Reference links:

https://www.residentmar.io/2016/06/12/null-and-missing-data-python.html

https://www.kaggle.com/residentmario/simple-techniques-for-missing-data-imputation

https://www.ncbi.nlm.nih.gov/pmc/articles/PMC3668100/

In [2]:
import pandas as pd
import numpy as np


Missing data present various problems. First, the absence of data reduces statistical power, which refers to the probability that the test will reject the null hypothesis when it is false. Second, the lost data can cause bias in the estimation of parameters. Third, it can reduce the representativeness of the samples. Fourth, it may complicate the analysis of the study. Each of these distortions may threaten the validity of the trials and can lead to invalid conclusions.

Data unavailability is categorised in two :
1). Missing Data
2). Non-data

![null%20data%20noise%20data.png](attachment:null%20data%20noise%20data.png)

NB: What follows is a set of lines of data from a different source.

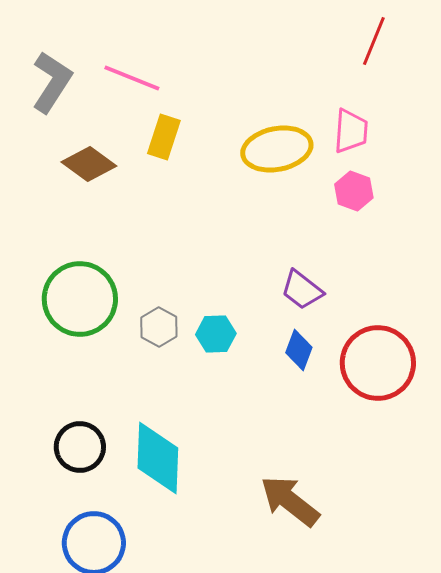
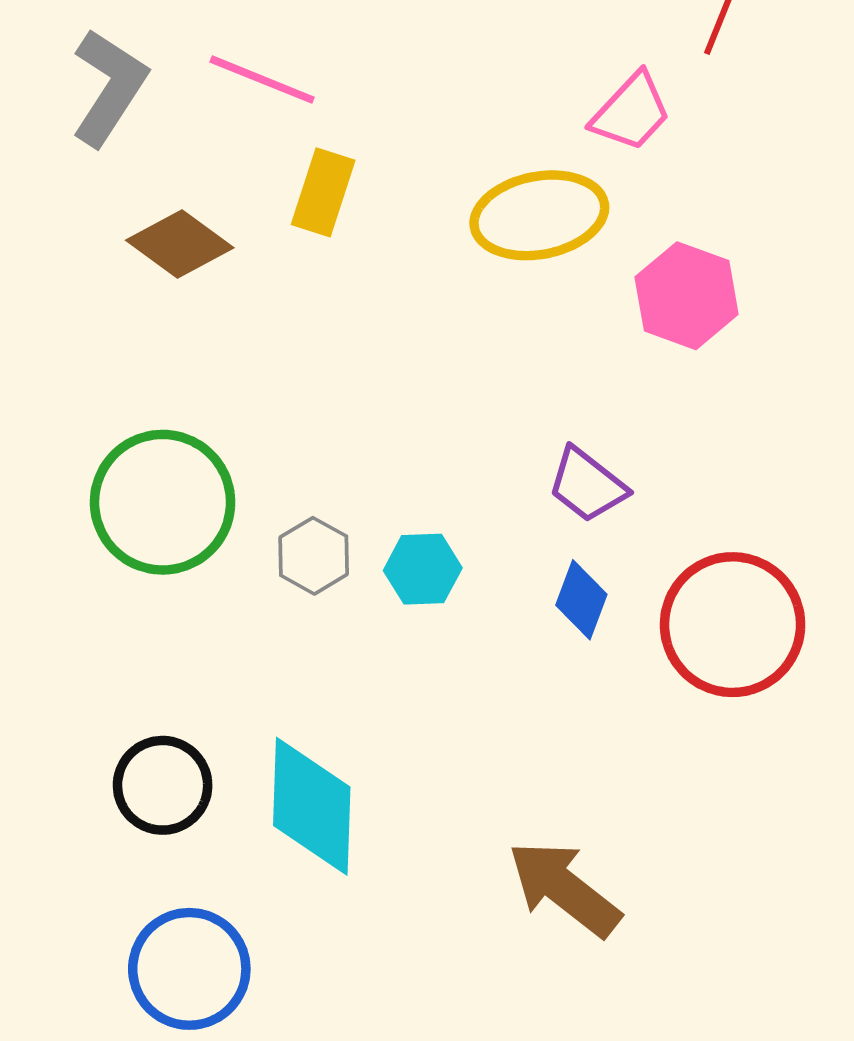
pink trapezoid: (351, 131) -> (631, 112), moved, turned 39
pink hexagon: (354, 191) -> (687, 296), size x1.4

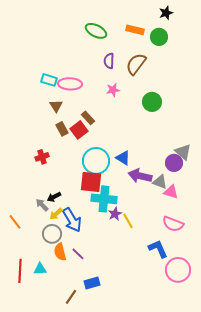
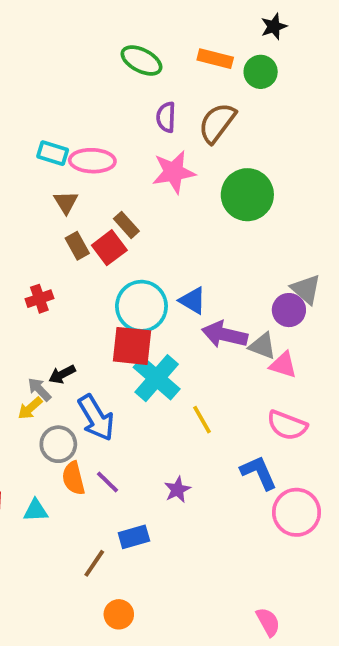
pink star: (113, 90) -> (174, 172), size x1.6
green circle: (152, 102) -> (247, 195), size x1.4
cyan cross: (104, 199) -> (157, 378), turned 35
yellow arrow: (56, 214) -> (30, 408), moved
purple star: (115, 214) -> (177, 490), moved

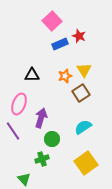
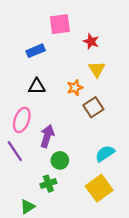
pink square: (52, 21) -> (60, 24), turned 36
blue rectangle: (60, 44) -> (36, 51), moved
yellow triangle: (84, 70) -> (97, 69), moved
cyan semicircle: (83, 127) -> (105, 153), moved
green triangle: (24, 179) -> (28, 207), turned 40

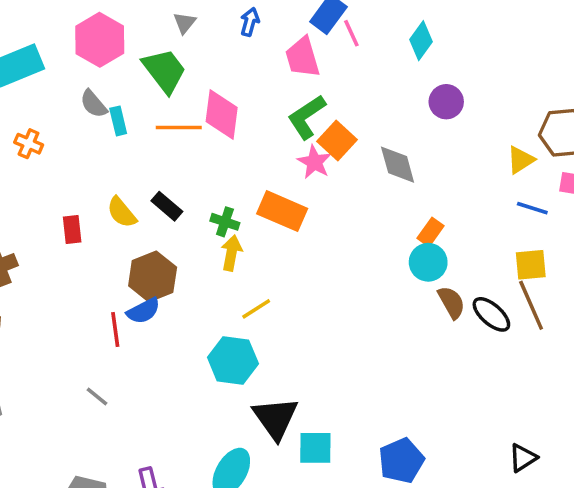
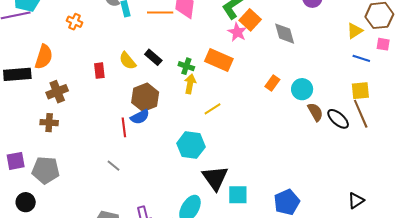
orange rectangle: (431, 232) -> (272, 83), moved
yellow line: (256, 309) -> (213, 109), moved

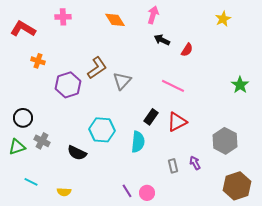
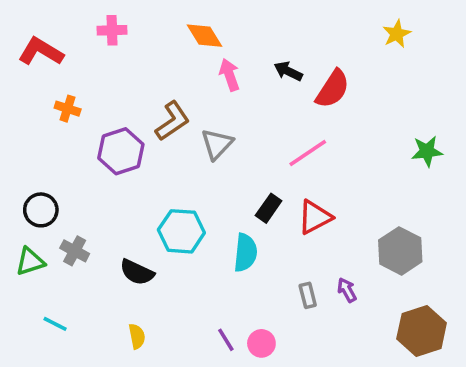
pink arrow: (153, 15) -> (229, 75), moved, turned -36
red semicircle: (187, 50) -> (333, 89), size x1.6
green star: (240, 85) -> (427, 151), turned 30
pink line: (173, 86) -> (308, 153), turned -60
yellow semicircle: (64, 192) -> (137, 336), moved, turned -104

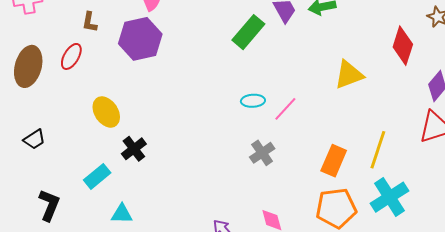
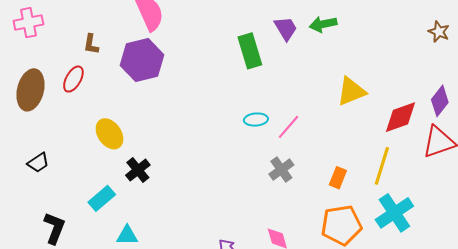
green rectangle: (248, 32) -> (250, 51), turned -56
red diamond: (403, 46) -> (401, 117), moved, turned 54
gray cross: (262, 153) -> (281, 170), moved
orange rectangle: (334, 161) -> (338, 178), size x0.7

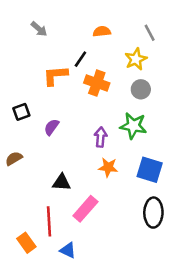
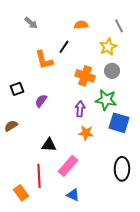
orange L-shape: (55, 75) -> (44, 60), turned -100
orange cross: (97, 83) -> (85, 76), moved
blue square: (150, 170) -> (119, 123), moved
blue triangle: (68, 250) -> (73, 195), moved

![dataset%20example%20for%20missing%20nondata.png](attachment:dataset%20example%20for%20missing%20nondata.png)


Missing Data :
Data that we know exists, but which, due to sparse or incomplete data collection, we do not actually know the value of.
like Location column in above dataset has to provide the coordinates the accident took place but is missing becoz of ireguarities in collection of data.
Missing data, meanwhile, is a question of actionability

Two types of missing data:
1). Data missing at random :
is a nullity pattern which occurs randomly.For example, in the motor vehicle collision dataset above we may reasonably assume that observations missing collision streetnames are randomly distributed throughout . In the simple case of having a sufficiently large number of observations for such data to be statistically irrelevant, you can safely drop these observations using e.g. pd.DataFrame.drop().
2). data not missing at random :
For example, for the motor vehicle collision dataset I discovered that NYPD officers merely provide streetnames in their collision reports—the LOCATION column is geocoded from there. Since ROOSEVELT AVENUE AND 83 STREET is far easier to geocode than PARKING LOT OF 79-15 MAIN STREET is, off-street collisions are missing coordinate data at a higher rate than on-street collisions, a difference in nullity pattern which absolutely must be taken into account in interpreting the dataset as a whole.
And when you know or have reason to believe that data is not missing at random, dropping the data and modeling what's left would result in falsehoods

Non data :
A collision location is recorded as a combination of ON STREET and CROSS STREET in incidents in which cars collide mid-street or mid-avenue. But not all collisions occur on streets; some occur OFF STREET, like, say, in parking lots.
Then the other columns don't carry any informational content at all. They exemplify non-data
Non-data isn't erroneous

R is the only programming language which handles null semantics with what is known as a true NA. In R there is a distinction between null values and NA values, allowing R users to easily implement the distinction between missing data and non-data with very little mental overhead.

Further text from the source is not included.